Les avantages économiques de la présence massive des réfugiés syriens

salam wa kalam website logo
trending Tendance
Posté sur août 01 2017 7 minutes de lecture
Les avantages économiques de la présence massive des réfugiés syriens
© Oeuvre de l’artiste Hamza Al Hariri
Loin des sentiers battus et des analyses souvent faites au sujet des réfugiés syriens et de l’impact négatif de leur présence sur l’économie du pays, une chose est certaine, quoique peu médiatisée : cette présence revêt également des avantages, et pas des moindres.

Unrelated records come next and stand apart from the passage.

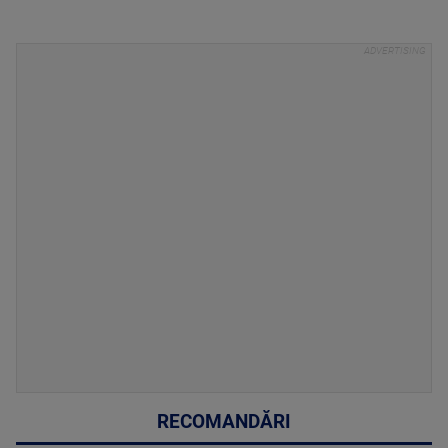
RECOMANDĂRI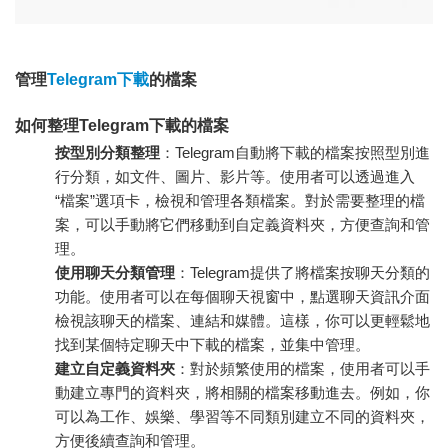
管理
Telegram下載
的檔案
如何整理Telegram下載的檔案
按型別分類整理
：Telegram自動將下載的檔案按照型別進
行分類，如文件、圖片、影片等。使用者可以透過進入
“檔案”選項卡，檢視和管理各類檔案。對於需要整理的檔
案，可以手動將它們移動到自定義資料夾，方便查詢和管
理。
使用聊天分類管理
：Telegram提供了將檔案按聊天分類的
功能。使用者可以在每個聊天視窗中，點選聊天資訊介面
檢視該聊天的檔案、連結和媒體。這樣，你可以更輕鬆地
找到某個特定聊天中下載的檔案，並集中管理。
建立自定義資料夾
：對於頻繁使用的檔案，使用者可以手
動建立專門的資料夾，將相關的檔案移動進去。例如，你
可以為工作、娛樂、學習等不同類別建立不同的資料夾，
方便後續查詢和管理。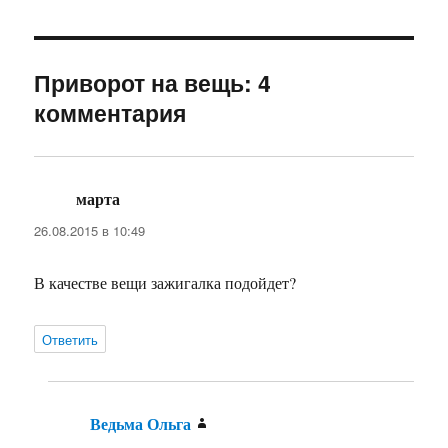
Приворот на вещь: 4
комментария
марта
:
26.08.2015 в 10:49
В качестве вещи зажигалка подойдет?
Ответить
Ведьма Ольга
:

Si la présence de près de 1,5 million de réfugiés dans un pays de quatre millions d’habitants constitue indéniablement un fardeau aussi bien pour la société que pour l’économie, les analyses et couvertures médiatiques ainsi que les discours politiques souvent tenus à ce sujet au Liban dressent un tableau très sombre, faisant assumer de manière peu objective, à des fins électorales ou par xénophobie, tous les problèmes que vit le pays aux seuls réfugiés syriens.  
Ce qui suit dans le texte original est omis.